Jack Fort

Personal information
- Full name: John Fort
- Date of birth: 15 April 1888
- Place of birth: Leigh, Lancashire, England
- Date of death: 23 November 1965 (aged 77)
- Position(s): Right back

Youth career
- St Andrew's Mission

Senior career*
- Years: Team / Apps / (Gls)
- 1907–1911: Atherton
- 1911–1914: Exeter City
- 1914–1930: Millwall Athletic / 250 / (0)

International career
- 1921: England / 1 / (0)

= Jack Fort =

English footballer

John Fort (15 April 1888 – 23 November 1965) was an English professional footballer who played most of his career (as a right back) with Millwall. He also made one appearance for England.

==Career==
Jack Fort was born in Leigh, Lancashire, where he played youth football with St Andrew's Mission in the Bolton and District League. He began his professional career with Atherton in the Lancashire Combination in 1907, before moving to the South Coast to join Southern League Exeter City in 1911. In his three seasons at Exeter, they finished each season in a mid-table position.

After three years in Devon, Fort switched to London to join another Southern League club, Millwall Athletic, thus beginning an association with the club that lasted for the rest of his life. After service in the Dragoon Guards during the First World War, Fort returned to Millwall, where he won his solitary full international cap against Belgium in a 2–0 victory on 21 May 1921, thus achieving the rare distinction of playing for England whilst on the books of a Third Division club. Fort also gained representative honours with the Southern League.

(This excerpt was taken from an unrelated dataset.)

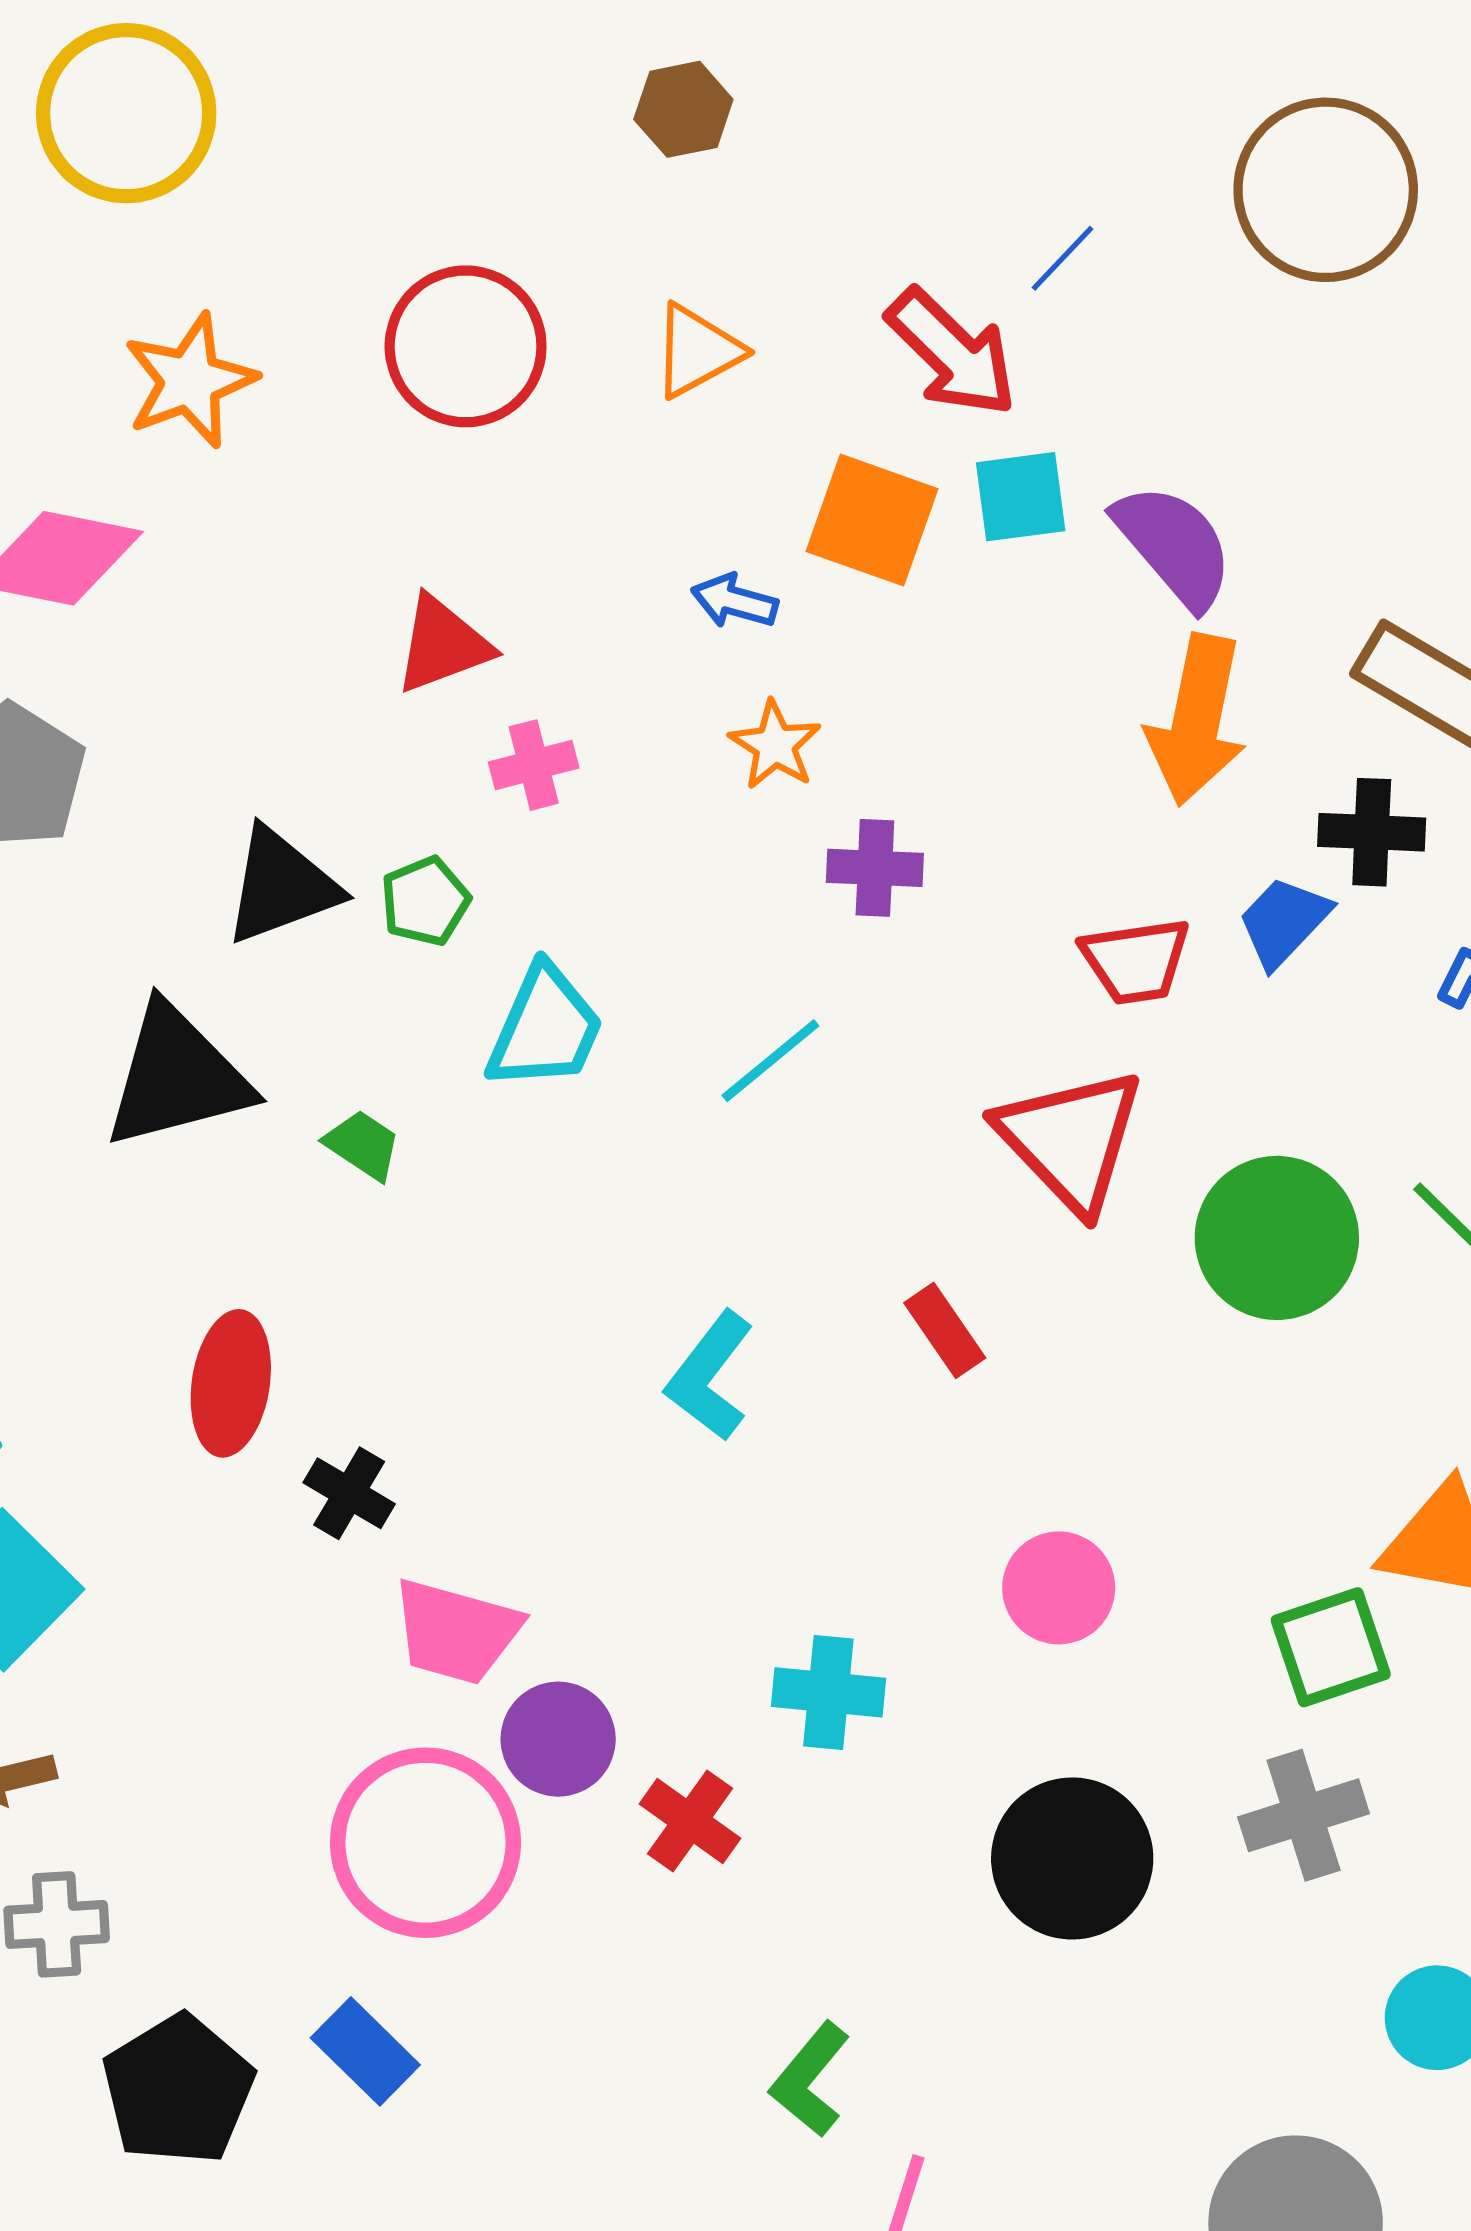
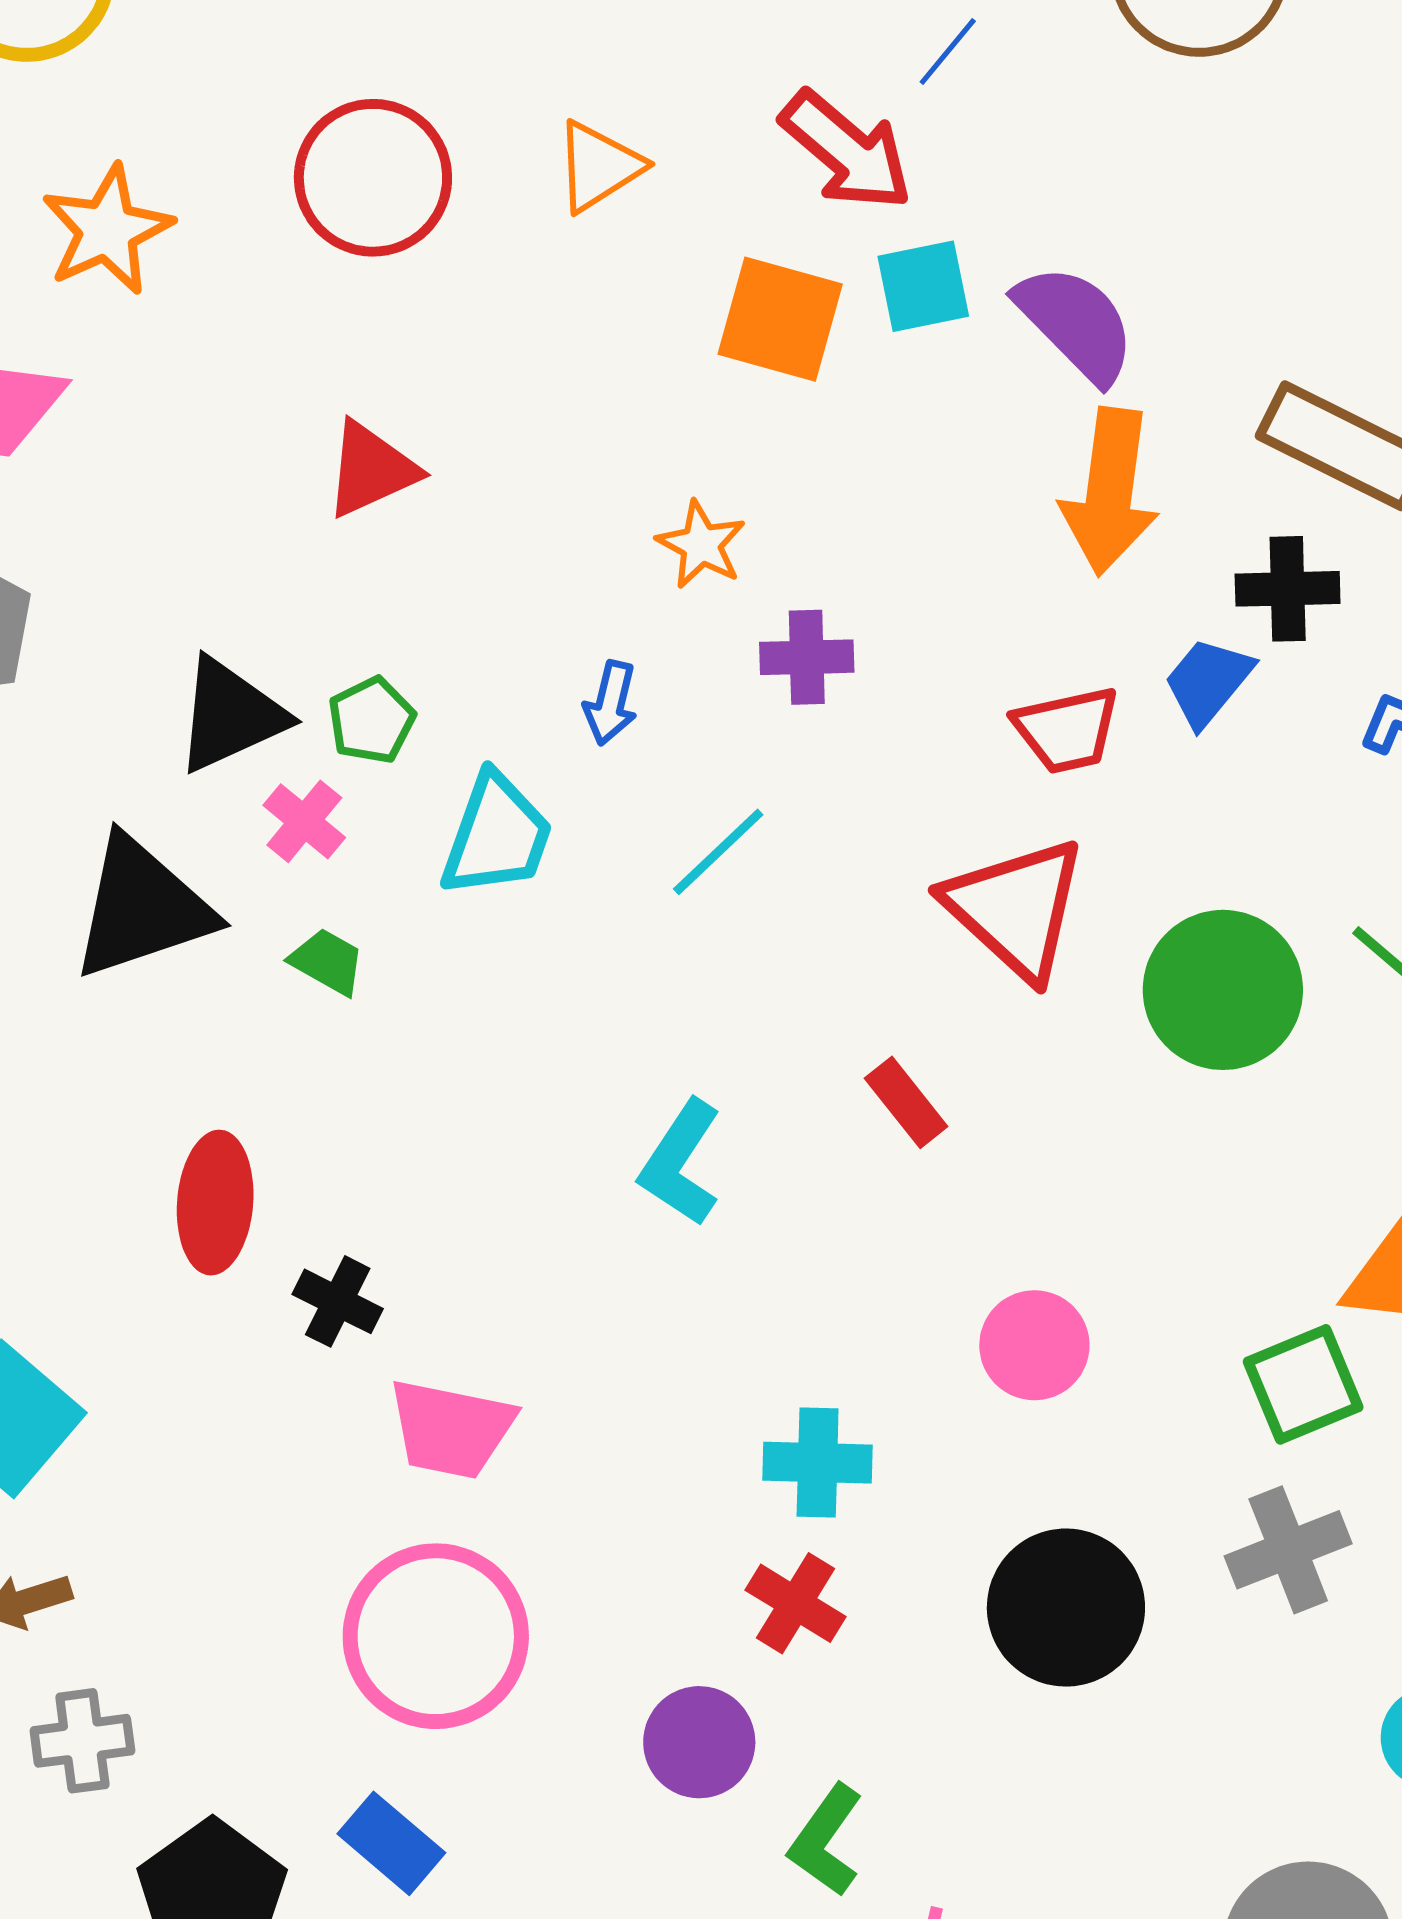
blue arrow: (734, 601) -> (611, 703), moved, turned -88
pink cross: (534, 765) -> (304, 821), moved, turned -32
purple circle: (558, 1739) -> (699, 1742), moved
red cross: (690, 1821) -> (795, 1603), moved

In 1920, Millwall (along with most of the Southern League clubs) had joined the Football League as founder members of the Third Division. After third-place finishes in 1924, 1926 and 1927, Millwall won the Third Division South title in 1928. Fort retired as a player in 1930 having made 332 appearances for Millwall.

He continued to be associated with Millwall for the rest of his life in a variety of roles, including coach, trainer, assistant groundsman and scout. and was still working for the club until a few weeks before his death on 23 November 1965, aged 77.

Jack Fort also gained three England caps playing in trial internationals against the home countries. He holds two records at Millwall which are unlikely to be broken. He is the oldest player ever to have played for Millwall in a league match at 42 years of age and he is still Millwall's longest serving employee having joined from Exeter City in 1914 and staying on in various capacities until he died in 1965 a total of 51 years.

In 2014 an original musical called The Day We Played Brazil opened at The Northcott Theatre in Exeter about the 1914 Exeter City team who were the first football team to play Brazil. Devon born actor James Cotter played Jack Fort in the musical which sold out its run and played the existing Exeter City team and some Exeter City legends and some of the families of the original players.